LPA – Le Val-de-Marne et la Seine-Saint-Denis sont des départements où l’entrepreneuriat est important, mais fragile…

H. A. de H. – Oui, c’est particulièrement vrai en Seine-Saint-Denis, département qui jouit d’un très fort taux de création d’entreprises mais également d’un fort taux d’échec. Cela tient en partie au fait que c’est un département avec un fort taux de chômage : les habitants ont donc tendance à créer leur entreprise pour créer leur emploi. Or le passage de l’idée à sa réalisation n’est pas facile. Cela dit, on a en France la spécificité de beaucoup parler des échecs et peu des réussites. Il y a aussi de très belles réussites de la part de jeunes entrepreneurs qui se lancent seuls, en sachant à peine ce qu’est une entreprise, et qui trois ans plus tard ont une dizaine de collaborateurs. Ces histoires existent, j’en ai vu un certain nombre. Par ailleurs, il faut cesser d’envisager l’échec comme un point final. Un premier échec permet de réfléchir, de se repositionner et d’être plus fort ensuite. Il arrive souvent que des créateurs arrivent à créer une structure qui fonctionne après avoir essuyé un échec, c’est une trajectoire assez courante. Les entrepreneurs apprennent souvent de leurs échecs. On ne le dit pas assez.

LPA – Est-ce une bonne idée de se lancer dans l’entrepreneuriat lorsqu’on est au chômage ?

H. A. de H. – Je me mets à la place des demandeurs d’emploi et je comprends bien leur attitude. C’est dans l’absolu une bonne idée, mais c’est toujours un risque. Il y a évidemment des difficultés, même lorsque l’on est mû par le goût du risque et l’envie d’apporter quelque chose à la société. Lorsque l’on a été salarié et que l’on n’a pas dans son entourage de contact avec des entrepreneurs, on ignore tout des codes et des règles de l’entrepreneuriat. C’est pour cela que nous accompagnons, au Medef, les personnes qui ont cette vocation. Nous sommes là en renfort et pour leur faire rencontrer d’autres entrepreneurs qui peuvent être leurs clients de demain.

LPA – Vous faites un important travail de lobbying. Quel est le message que vous portez ?
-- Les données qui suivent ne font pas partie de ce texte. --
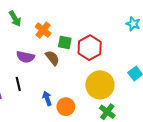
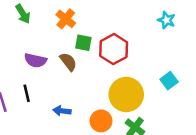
orange cross: (43, 30) -> (66, 19), moved
blue arrow: (47, 98) -> (62, 111), turned -64
orange circle: (66, 107) -> (101, 121), moved

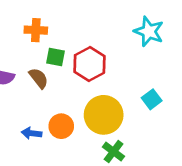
orange cross: (66, 19) -> (36, 30), turned -36
cyan star: (167, 20) -> (149, 32), size x1.5
orange circle: (101, 121) -> (61, 126), moved

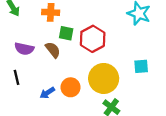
cyan square: (152, 99) -> (141, 66), turned 32
blue arrow: (32, 133) -> (47, 93), turned -40

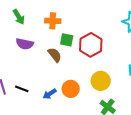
purple semicircle: (24, 49) -> (25, 44), moved
black line: (17, 77) -> (22, 89), moved, turned -56
yellow circle: (104, 78) -> (101, 81), size x0.7

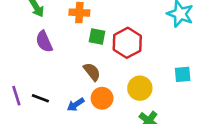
purple semicircle: (25, 44) -> (44, 42), turned 54
brown semicircle: (55, 55) -> (92, 72), moved

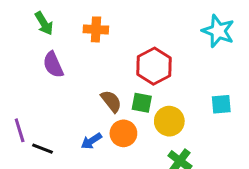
green square: (97, 36) -> (142, 103), moved
black line: (40, 98) -> (42, 149), moved

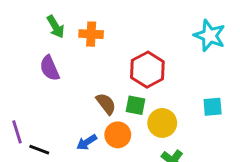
green arrow: (44, 23) -> (56, 27), moved

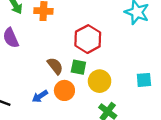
cyan square: (213, 107) -> (144, 80), moved

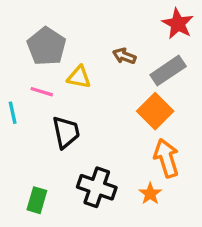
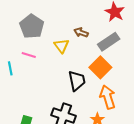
yellow triangle: (79, 77) -> (61, 46), moved, turned 42
black trapezoid: (66, 132) -> (77, 81), moved

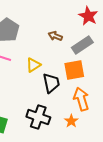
yellow triangle: (61, 46) -> (33, 65), moved, turned 35
orange square: (100, 67) -> (74, 70), turned 35

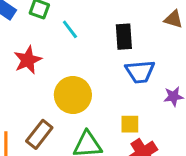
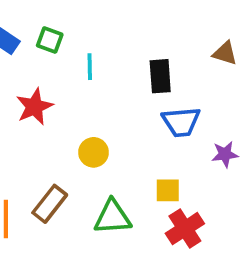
cyan line: (70, 29) -> (90, 67), turned 36
yellow circle: (73, 95) -> (94, 152), size x0.6

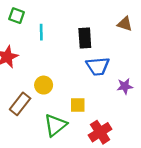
yellow square: (168, 190) -> (78, 105), moved
brown rectangle: (50, 204) -> (20, 104), moved
green triangle: (113, 217) -> (55, 125), turned -35

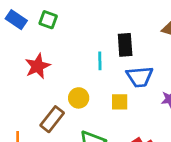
cyan line: (41, 32) -> (100, 61), moved
yellow square: (78, 105) -> (120, 102), moved

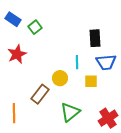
green square: (48, 20) -> (35, 27), moved, turned 32
cyan line: (100, 61) -> (77, 62), moved
red star: (38, 66) -> (17, 54), moved

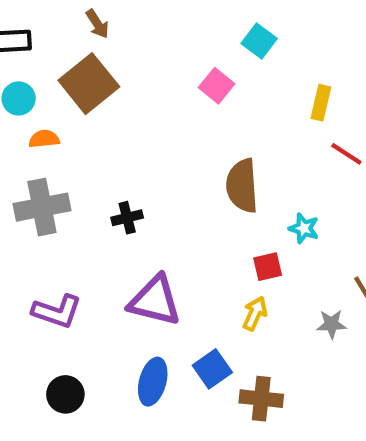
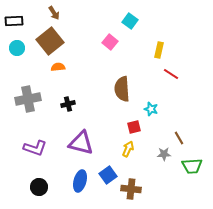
orange semicircle: (44, 139) -> (58, 67), moved

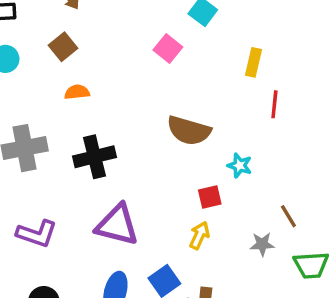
brown square: (50, 41) -> (63, 47), size x0.6
red line: (171, 74) -> (274, 104), turned 63
brown semicircle: (122, 89) -> (189, 131), turned -70
black cross: (68, 104) -> (94, 157), size x1.6

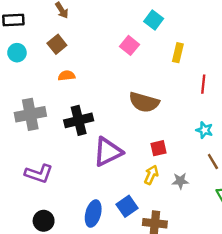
yellow rectangle: (254, 62) -> (178, 53), moved
cyan star: (240, 165) -> (204, 130), moved
purple triangle: (117, 225) -> (108, 152), moved, turned -40
gray star: (262, 244) -> (180, 181), moved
H. A. de H. – Nous essayons de faire en sorte qu’existent les conditions nécessaires pour entreprendre. Nous travaillons avec les sénateurs, les députés, nous leur expliquons ce dont nous avons besoin pour être en confiance, pour investir, et pour in fine créer de l’emploi. Car c’est cela l’objectif premier des chefs d’entreprise ! Plus on va être dans une dynamique positive, plus les entrepreneurs seront en capacité de créer de l’emploi. Le chef d’entreprise n’a rien à voir avec la caricature que l’on a tendance à en faire dans notre pays. Croyez-moi, il n’y a rien de pire, pour un entrepreneur, que de se débarrasser d’un collaborateur avec lequel il travaille depuis des années.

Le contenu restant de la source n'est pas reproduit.